We needed to make sure that adding glucose would not adversely affect plant growth. To do this we tested the effect of two different glucose concentrations on plant and bacteria growth and found that the plants grew noticebly more at 0.01% glucose.



Plant Root Growth with only 1% PNS

General plant root growth protocols use 1% PNS, so we wanted to have a control experiment for plant root growth under general lab conditions, without any supplementation of any other sugars or hormones present in our enzyme circuits. Preliminary scans of the plates show sporadic root growth so we deemed the results unusable, and we are in the process of repeating these experiments.

Plant Root Growth with Arabinose

Plant root growth was tested with different concentrations of arabinose because arabinose is the inducer for our enzyme circuits. Since arabinose is a sugar that the plant could metabolize, it was necessary to see how different concentrations of arabinose would affect plant growth without our enzyme circuits. Preliminary scans of the plates show sporadic root growth so we deemed the results unusable, and we are in the process of repeating these experiments.



Plant Root Growth with Auxin (IAA)

IAA (auxin) is a plant hormone that stimulates plant growth and root elongation. Since one of our enzyme circuits will upregulate the production of IAA, it was essential for us to have a control experiment of plant root growth with IAA. This will later be used to compare root growth when we grow plants with our enzyme circuits. Preliminary scans of the plates show sporadic root growth so we deemed the results unusable, and we are in the process of repeating these experiments.



Plant Root Growth with Trehalose

Trehalose is a disaccharide produced in one of our enzyme circuits in order to facilitate plant growth and survival under hot and arid environments. Since trehalose on its own is a signaling metabolite for plant growth and protects plants against dessication stress, it was necessary to conduct a control experiment to measure how trehalose affects plant root growth before. Again, it control experiment will give us an idea of how trehalose affects plant root growth in comparison to when the plants are inoculated with our enzyme circuits. Preliminary scans of the plates show sporadic root growth so we deemed the results unusable, and we are in the process of repeating these experiments.



Plant Root Growth with Arabinose, Auxin, and Trehalose at Maximum Concentration

Our final circuit will have all three enzyme circuits working together to produce ACC deaminase, IAA, and trehalose. Since the inducer of these circuits (arabinose), IAA, and trehalose are likely to affect root growth, it is not only necessary to have control experiments for plant root growth with each separately, but also together to simulate the final circuit with all three working within the same system. Therefore, having a control experiment of arabinose, IAA, and trehalose at maximum concentration would give us the necessary comparison for when we test all three enzyme circuits together and their effects on plant root growth. Preliminary scans of the plates show sporadic root growth so we deemed the results unusable, and we are in the process of repeating these experiments.

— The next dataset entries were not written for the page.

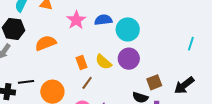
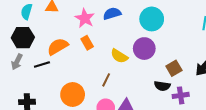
cyan circle: (128, 29) -> (152, 19), moved
orange rectangle: (81, 62) -> (87, 43), moved
black line: (26, 82) -> (42, 65), moved

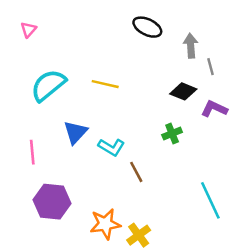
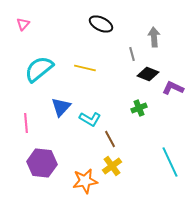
black ellipse: (147, 27) -> (101, 24), moved
gray line: (210, 67) -> (132, 54), moved
yellow cross: (139, 235) -> (112, 166), moved

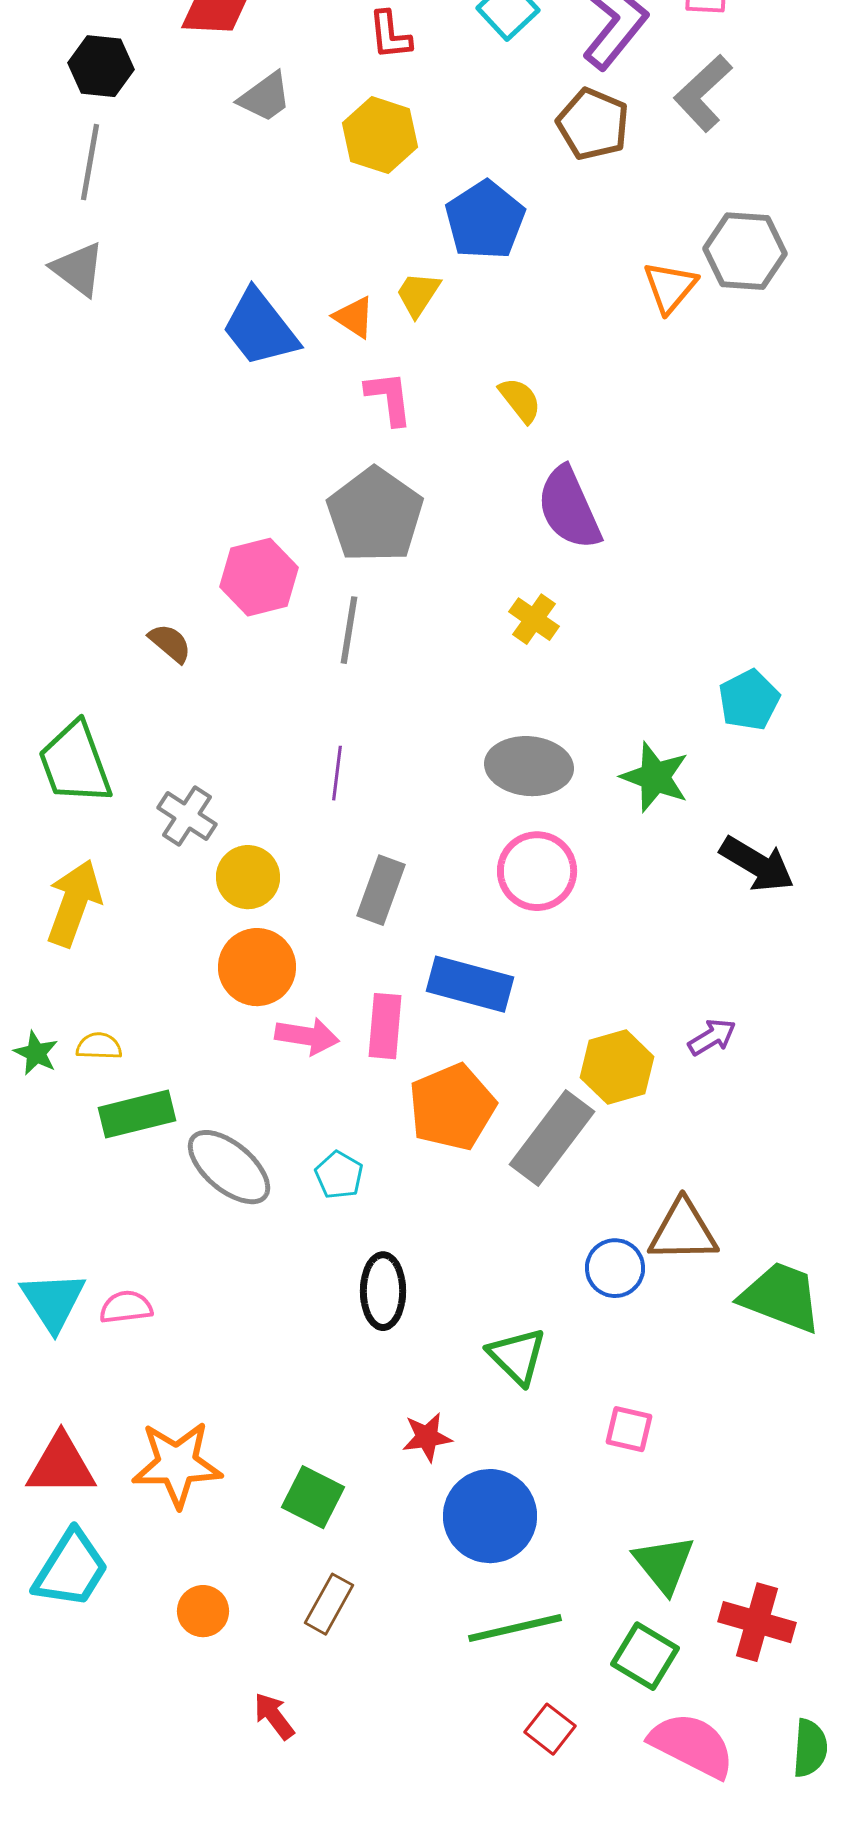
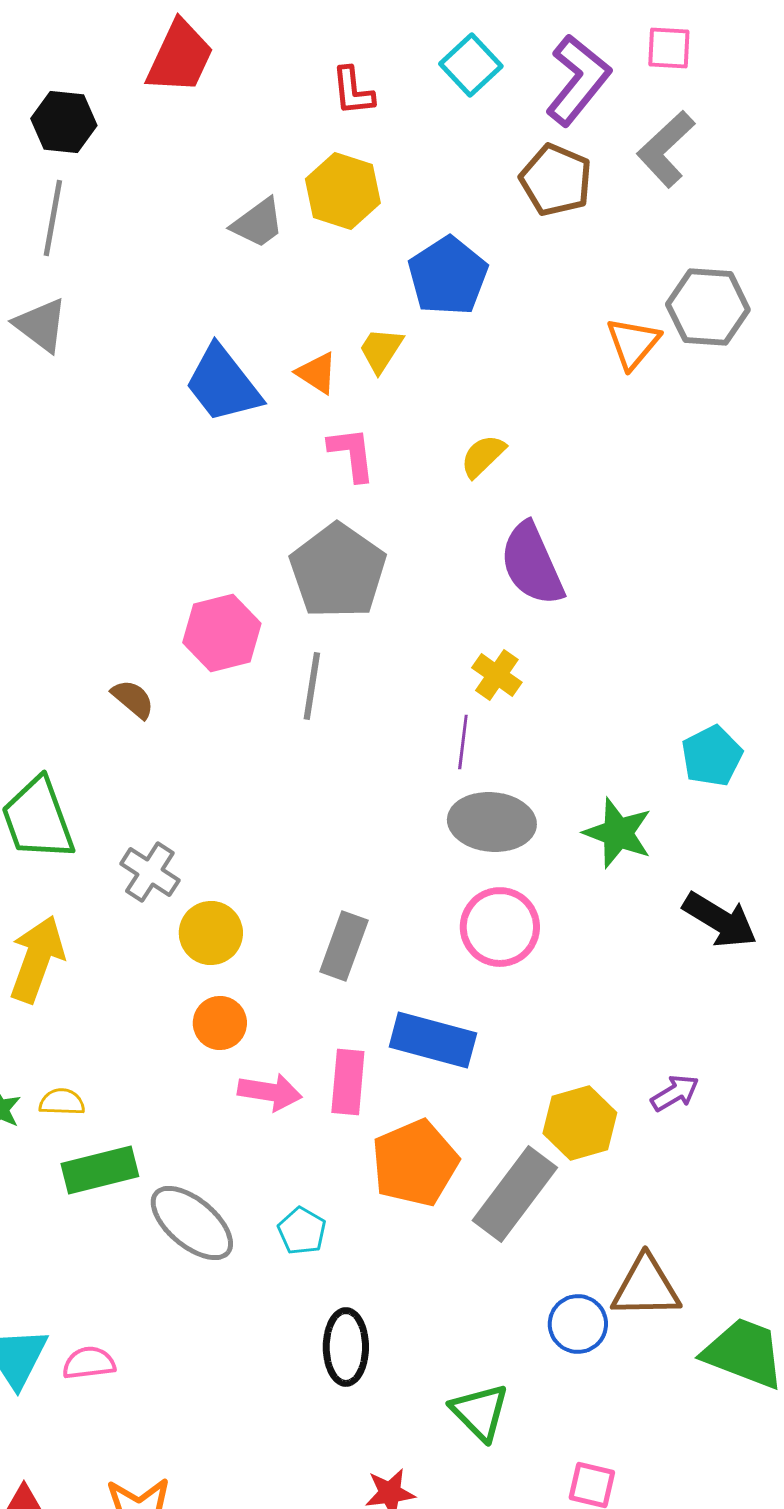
gray trapezoid: (265, 97) -> (258, 223), moved
yellow semicircle: (520, 400) -> (483, 456), turned -96
purple line: (337, 773) -> (463, 742), moved
orange circle: (257, 967) -> (220, 1023), size x0.7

Testing A. thaliana with induced and uninduced P. putida containing enzyme constructs


All plates showed growth, but they were only grown for 6 days, so we cannot draw any valid conclusions based on qualitative observations, so we will continue to let them grow.













Conclusion

Our results showed that the software we designed is capable of generating usable, and potentially improved, thermometers. While we generated a good deal of useful control data from the plant experiments, the plants did not grow long enough to make any claims about the effectiveness of the enzymes on plant growth.